Unsupervised machine learning organization of the functional dark proteome of gram-negative "superbugs": Six protein clusters amenable for distinct scientific applications.

ACS Omega 7, 46131–46145 (2022)
Verlagsversion Forschungsdaten DOI PMC
Open Access Gold
Creative Commons Lizenzvertrag
Uncharacterized proteins have been underutilized as targets for the development of novel therapeutics for difficult-to-treat bacterial infections.
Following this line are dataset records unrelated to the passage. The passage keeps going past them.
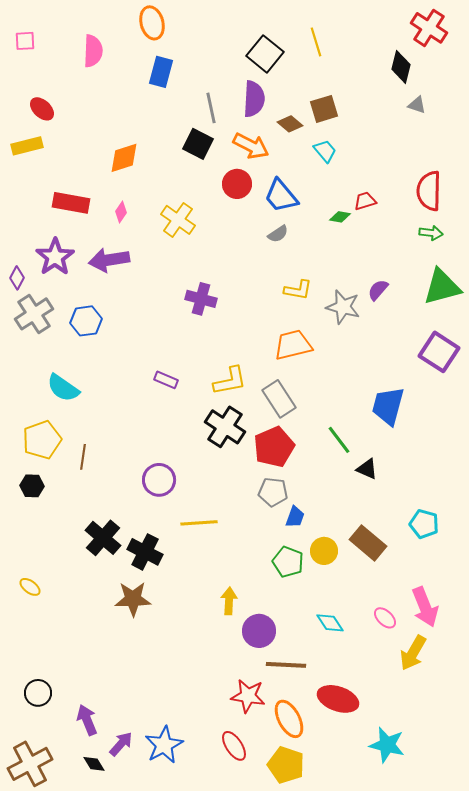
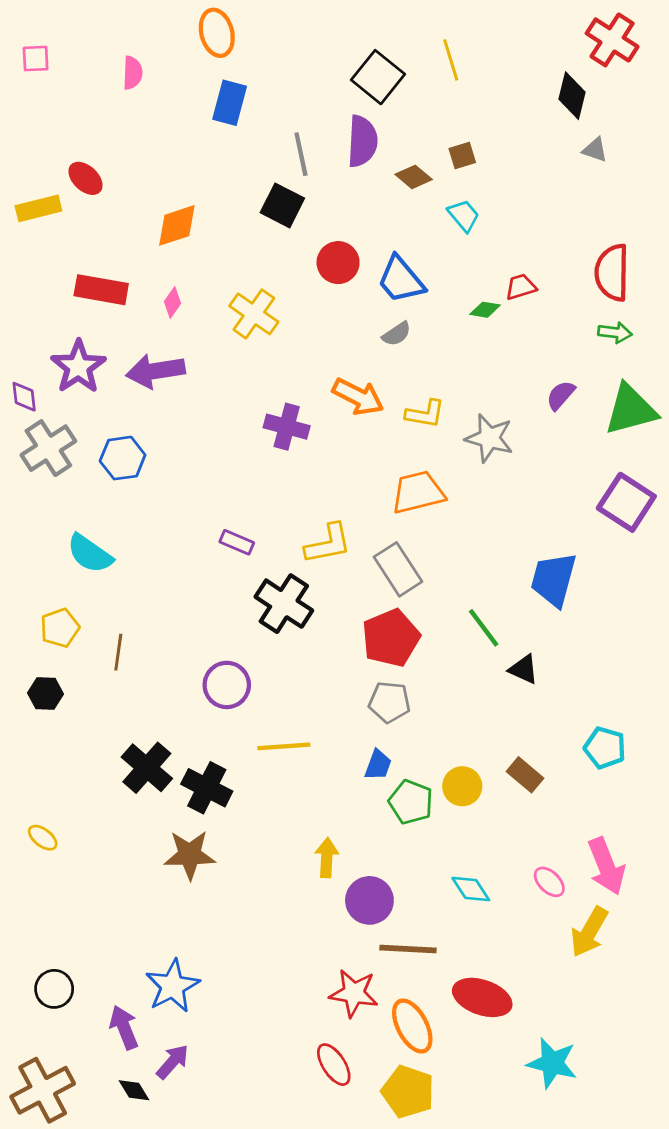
pink semicircle: (93, 51) -> (133, 73), size x0.7
red ellipse: (42, 109) -> (85, 178), moved
brown square: (324, 109) -> (462, 156), size x0.7
orange arrow: (251, 146) -> (358, 397), moved
purple diamond: (17, 278) -> (24, 397), turned -35
purple semicircle: (378, 290) -> (561, 395), moved
black cross: (225, 427) -> (284, 604), moved
yellow pentagon: (42, 440) -> (60, 628), size x0.7
blue trapezoid: (295, 517) -> (378, 765), moved
brown rectangle: (368, 543) -> (525, 775), size x0.7
blue star: (164, 745) -> (173, 986), moved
To facilitate the exploration of these proteins, 2819 predicted, uncharacterized proteins (19.1% of the total) from reference strains of multidrug Acinetobacter baumannii, Klebsiella pneumoniae, and Pseudomonas aeruginosa species were organized using an unsupervised k-means machine learning algorithm. Classification using normalized values for protein length, pI, hydrophobicity, degree of conservation, structural disorder, and %AT of the coding gene rendered six natural clusters. Cluster proteins showed different trends regarding operon membership, expression, presence of unknown function domains, and interactomic relevance. Clusters 2, 4, and 5 were enriched with highly disordered proteins, nonworkable membrane proteins, and likely spurious proteins, respectively. Clusters 1, 3, and 6 showed closer distances to known antigens, antibiotic targets, and virulence factors. Up to 21.8% of proteins in these clusters were structurally covered by modeling, which allowed assessment of druggability and discontinuous B-cell epitopes. Five proteins (4 in Cluster 1) were potential druggable targets for antibiotherapy. Eighteen proteins (11 in Cluster 6) were strong B-cell and T-cell immunogen candidates for vaccine development. Conclusively, we provide a feature-based schema to fractionate the functional dark proteome of critical pathogens for fundamental and biomedical purposes.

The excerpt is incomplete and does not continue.